Translation of "Anahtara" in English

0.006 sec.

Examples of using "Anahtara" in a sentence and their english translations:

O anahtara bastı.

She pressed the switch.

Anahtara ihtiyacım olacak.

I'm going to need the key.

Anahtara ihtiyacın var mı?

Do you need the key?

Bir anahtara ihtiyacın var.

You need a key.

Bir anahtara ihtiyacın olacak.

You will need a key.

Bu anahtara sahip olmanız gerekmiyor.

You're not supposed to have this key.

O anahtara dokunmak senin için yasaktır.

It is forbidden for you to touch that switch.

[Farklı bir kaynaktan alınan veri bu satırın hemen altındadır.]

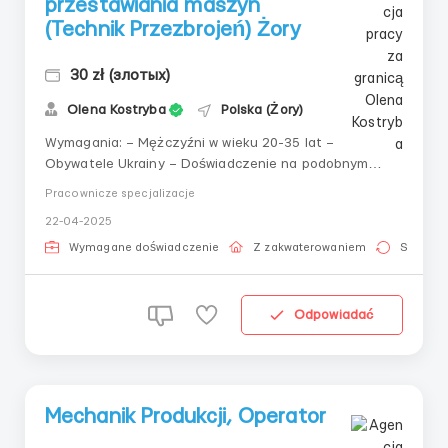
przestawiania maszyn
(Technik Przezbrojeń) Żory
30 zł (злотых)
Olena Kostryba
Polska (Żory)
Wymagania: – Mężczyźni w wieku 20-35 lat –
Obywatele Ukrainy – Doświadczenie na podobnym
stanowisku lub w dziedzinie technicznej – Biegła
Pracownicze specjalizacje
znajomość języka polskiego – Preferowane
22-04-2025
uprawnienia do obsługi suwnicy Gdzie pracować?
Miasto Żory, Polska. Warunki pracy: STAWKA: 30 zł
Wymagane doświadczenie
Z zakwaterowaniem
Stała pr
netto ...
Odpowiadać
Mechanik Produkcji, Operator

Lütfen bu anahtara göz kulak ol.

Please take charge of this key.

Kutuyu açmak için bir anahtara ihtiyacın var.

You need a key to open the box.

Kraliyet mücevherleri kilit ve anahtara bağlı tutulur.

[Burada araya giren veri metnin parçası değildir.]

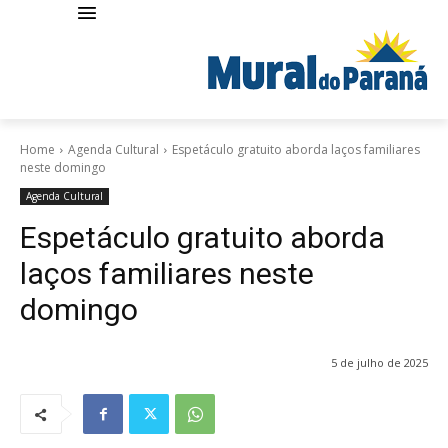
Home
Agenda Cultural
Espetáculo gratuito aborda laços familiares
neste domingo
Agenda Cultural
Espetáculo gratuito aborda
laços familiares neste
domingo
5 de julho de 2025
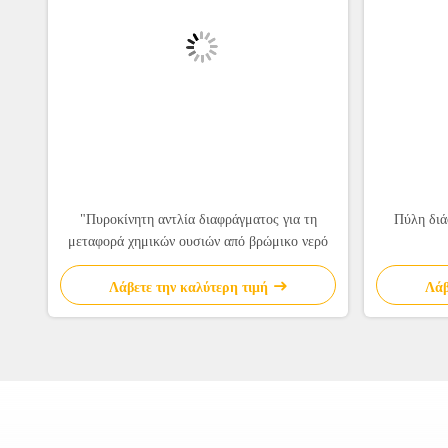
"Πυροκίνητη αντλία διαφράγματος για τη
Πύλη διά
μεταφορά χημικών ουσιών από βρώμικο νερό
Λάβετε την καλύτερη τιμή
Λάβ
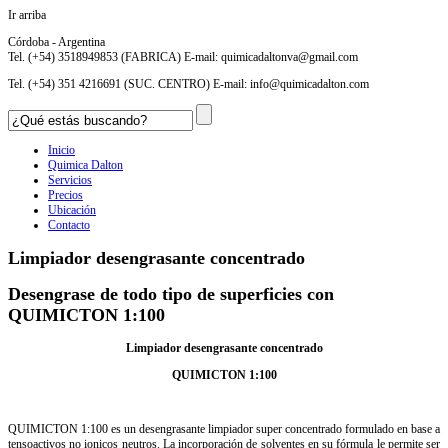
Ir arriba
Córdoba - Argentina
Tel. (+54) 3518949853 (FABRICA) E-mail:
quimicadaltonva@gmail.com
Tel. (+54) 351 4216691 (SUC. CENTRO) E-mail:
info@quimicadalton.com
Inicio
Quimica Dalton
Servicios
Precios
Ubicación
Contacto
Limpiador desengrasante concentrado
Desengrase de todo tipo de superficies con
QUIMICTON 1:100
Limpiador desengrasante concentrado
QUIMICTON 1:100
QUIMICTON 1:100 es un desengrasante limpiador super concentrado formulado en base a
tensoactivos no ionicos neutros. La incorporación de solventes en su fórmula le permite ser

The royal jewels are kept under lock and key.

Bu anahtara dokunursanız, perdeler otomatik olarak açılacak.

If you touch this switch, it will open the curtains automatically.

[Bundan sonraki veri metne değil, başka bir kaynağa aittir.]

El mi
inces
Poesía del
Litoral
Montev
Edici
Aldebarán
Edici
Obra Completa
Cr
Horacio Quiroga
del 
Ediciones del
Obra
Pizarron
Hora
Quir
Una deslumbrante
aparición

Onu açmak için bir allen anahtara ihtiyacın olacak.

You'll need an Allen key to open it.

Bir kasayı açmak için bir anahtara ihtiyacım var.

I need a key to open a box.

Bu mesajı deşifre etmek için anahtara ihtiyacım var.

I need the key to decode this message.

- Sami'nin anahtarı var.
- Sami anahtara sahip.
- Anahtar Sami'de.

Sami has the key.

Onlar bu adamın şehrin tüm kapılarını açan, usta bir anahtara sahip olduğunu söylüyor.

They say that that man has a master key which opens all the doors of the city.

- Kapıyı açmak için bir kart anahtara ihtiyacın var.
- Kapının kilidini açman için manyetik kart gerekiyor.
- Kapının kilidini açmanız için manyetik kart gerekiyor.

You need a keycard to open the door.